Barsut was now sitting on the edge of the table, his arms folded.
His green eyes were fixed on the Astrologer who, with his smock buttoned up to his throat and his unkempt hair waving freely, was pacing up and down the coachhouse, absent-mindedly pushing aside the bunches of hay strewn on the floor with the toe of his boot. Erdosain was still leaning against the post. He studied Barsut’s face, watching as an ironic, almost malevolent look crept over it, as if the Astrologer’s words were worthy only of contempt. The Astrologer would walk, come to a halt and tug at his own hair as if he were listening to himself speak. He went on:
“Yes, a moment will come when unbelieving mankind, driven wild by all its pleasures, blasphemous in its impotence, will be driven so far out of its mind that it will have to be put down like a mad dog …”
“What are you saying?”
“It will be like pruning the human tree … a harvest which only those millionaires, with science at their service, will be able to carry out. Sickened by reality, and no longer believing in science as a source of happiness, these gods — with their cohorts of tiger-slaves — will cause appalling disasters, let loose catastrophic plagues … for several decades, the task of the supermen and their slaves will be to destroy mankind in a thousand ways until the whole world is almost consumed … and only a remainder, a tiny remainder will be set apart on some small island — and they will serve to build the foundations of a new society.”
Barsut had stood up. Hands stuffed in his trouser pockets, he glared at the Astrologer, then shrugged and asked: “Can it really be that you believe in all this nonsense?”
“No, it’s not nonsense — I myself would do it, if only to amuse myself.”

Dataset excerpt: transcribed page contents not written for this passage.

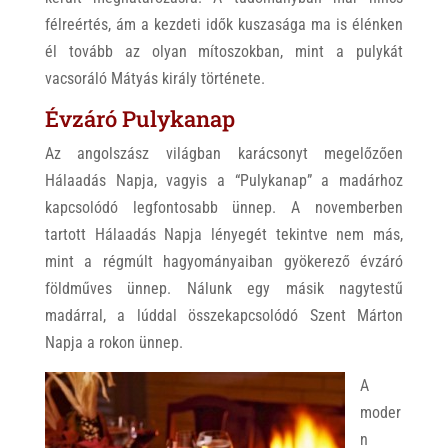
félreértés, ám a kezdeti idők kuszasága ma is élénken
él tovább az olyan mítoszokban, mint a pulykát
vacsoráló Mátyás király története.
Évzáró Pulykanap
Az angolszász világban karácsonyt megelőzően
Hálaadás Napja, vagyis a “Pulykanap” a madárhoz
kapcsolódó legfontosabb ünnep. A novemberben
tartott Hálaadás Napja lényegét tekintve nem más,
mint a régmúlt hagyományaiban gyökerező évzáró
földműves ünnep. Nálunk egy másik nagytestű
madárral, a lúddal összekapcsolódó Szent Márton
Napja a rokon ünnep.
A
moder
n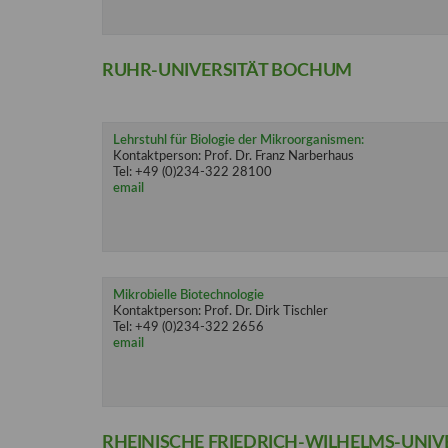
RUHR-UNIVERSITÄT BOCHUM
Lehrstuhl für Biologie der Mikroorganismen:
Kontaktperson: Prof. Dr. Franz Narberhaus
Tel: +49 (0)234-322 28100
email
Mikrobielle Biotechnologie
Kontaktperson: Prof. Dr. Dirk Tischler
Tel: +49 (0)234-322 2656
email
RHEINISCHE FRIEDRICH-WILHELMS-UNIV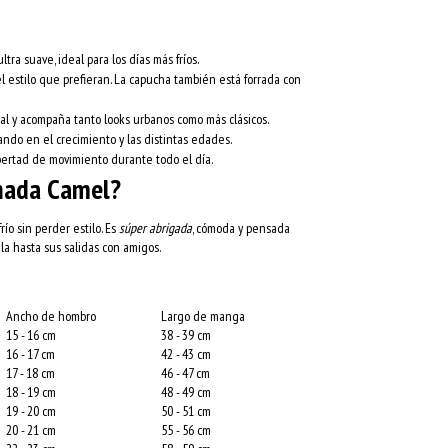
ltra suave, ideal para los días más fríos.
l estilo que prefieran. La capucha también está forrada con
l y acompaña tanto looks urbanos como más clásicos.
ando en el crecimiento y las distintas edades.
bertad de movimiento durante todo el día.
inada Camel?
ío sin perder estilo. Es
súper abrigada
, cómoda y pensada
la hasta sus salidas con amigos.
Ancho de hombro
Largo de manga
15 - 16 cm
38 - 39 cm
16 - 17 cm
42 - 43 cm
17 - 18 cm
46 - 47 cm
18 - 19 cm
48 - 49 cm
19 - 20 cm
50 - 51 cm
20 - 21 cm
55 - 56 cm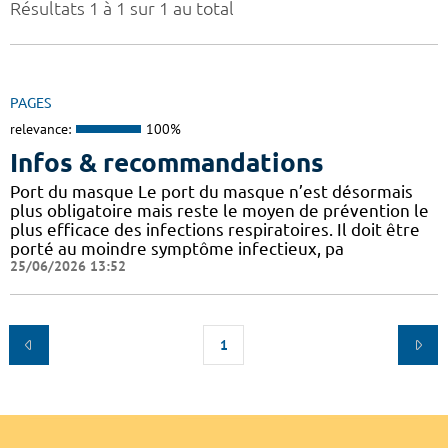
Résultats 1 à 1 sur 1 au total
PAGES
relevance:
100%
Infos & recommandations
Port du masque Le port du masque n’est désormais
plus obligatoire mais reste le moyen de prévention le
plus efficace des infections respiratoires. Il doit être
porté au moindre symptôme infectieux, pa
25/06/2026 13:52
1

And he continued: “Anyway, the main thing is there are enough unfortunates who will believe it … but my idea is this: there will be two castes in this new society, with a gap between them … or rather, an intellectual void of some thirty centuries between the two. The majority will live carefully kept in the most complete ignorance, surrounded by apocryphal miracles, which are far more interesting than the historical kind, while the minority will be the ones who have access to science and power. That is how happiness will be guaranteed for the majority, because the people of this caste will be in touch with the divine world, which today they are lacking. The minority will administer the herd’s pleasures and miracles, and the golden age, the age in which angels roam along paths at twilight and gods are seen by moonlight, will come to pass.”